In the summer of 2018, OpenAI noticed [15] that if you pre-train a neural network on the transformer [18] architecture on large volumes of text, then it unexpectedly and by a large margin shows excellent results on a variety of different natural language processing tasks. In fact, such a neural network at its output creates vector representations for words and even whole phrases. And by hanging on top of such a language model a small block of a couple of additional layers of neurons, you can train this neural network for any tasks, for example, extracting facts and relations from a text in a natural language.

In addition to BERT, there is another XLNet model [19]. XLNet is an autoregressive language modeling (AR LM). It is trying to predict the next token from the sequence of the previous ones. In classic autoregressive models, this contextual sequence is taken independently from two directions of the original string.

XLNet generalizes this method and forms a context from different places in the source sequence. How it does it? It takes all (in theory) possible permutations of the original sequence and predicts each token in the sequence from the previous ones.

If we draw analogies with the BERT, it turns out that we do not mask the tokens in advance, but rather use different sets of hidden tokens for different permutations. At the same time, the second problem of BERT disappears—the lack of hidden tokens when using the pre-trained model. In the case of XLNet, the entire sequence, without masks, is already input.

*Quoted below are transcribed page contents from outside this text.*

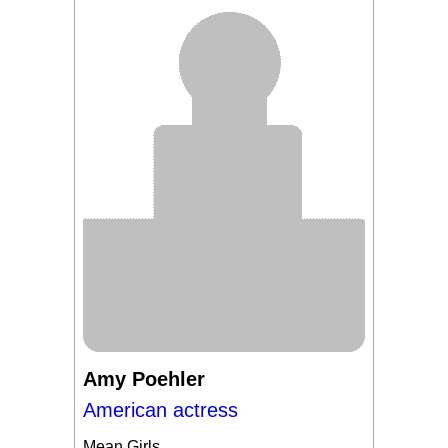
Amy Poehler
American actress
Mean Girls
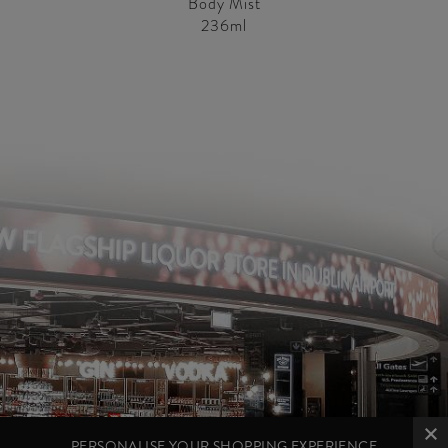
Body Mist
236ml
PERSONALISE YOUR SHOPPING EXPERIENCE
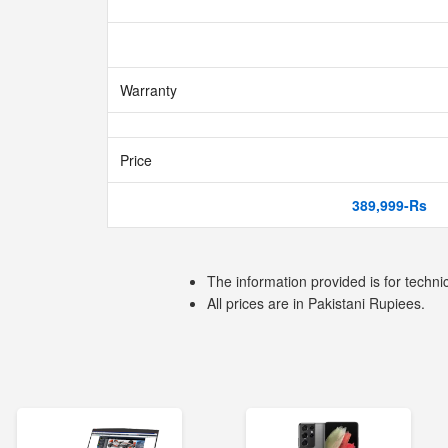
Warranty
Price
389,999-Rs
The information provided is for techni
All prices are in Pakistani Rupiees.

Comparison with SOTA results on the test set of RACE, a reading comprehension task shows on the Table 2. * indicates using ensembles. “Middle” and “High” in RACE are two subsets representing middle and high school difficulty levels.

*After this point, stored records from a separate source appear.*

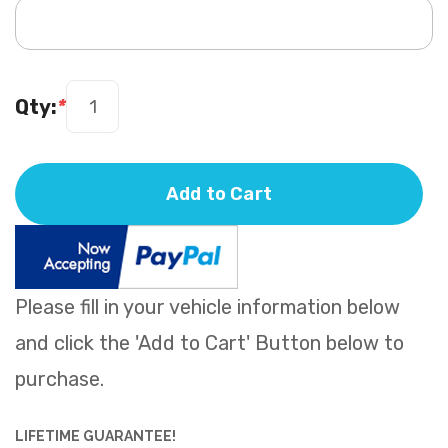
Qty:
*
Add to Cart
Please fill in your vehicle information below
and click the 'Add to Cart' Button below to
purchase.
LIFETIME GUARANTEE!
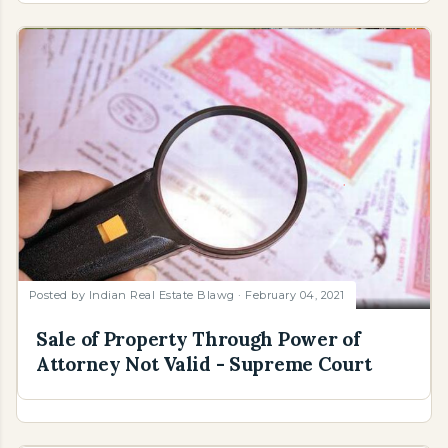
Posted by
Indian Real Estate Blawg
February 04, 2021
Sale of Property Through Power of
Attorney Not Valid - Supreme Court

Table 2. Comparison with SOTA results on the test set of RACE

Currently, such models are created for some separate domains. Such models cannot be extended to other domains for solving the problems of extracting concepts and domain relations to automate the construction of domain ontologies, since to solve these problems it is necessary to create and train a separate model for this domain.

5 Conclusion

This article has described in detail modern approaches to solving problems such as extracting facts and relationships in a natural language text. In addition, a detailed review and comparison of modern tools and libraries that implement these approaches were carried out. Each of the above tools has its own advantages and disadvantages. But a universal (as well as a multilingual solution) has not been found so far.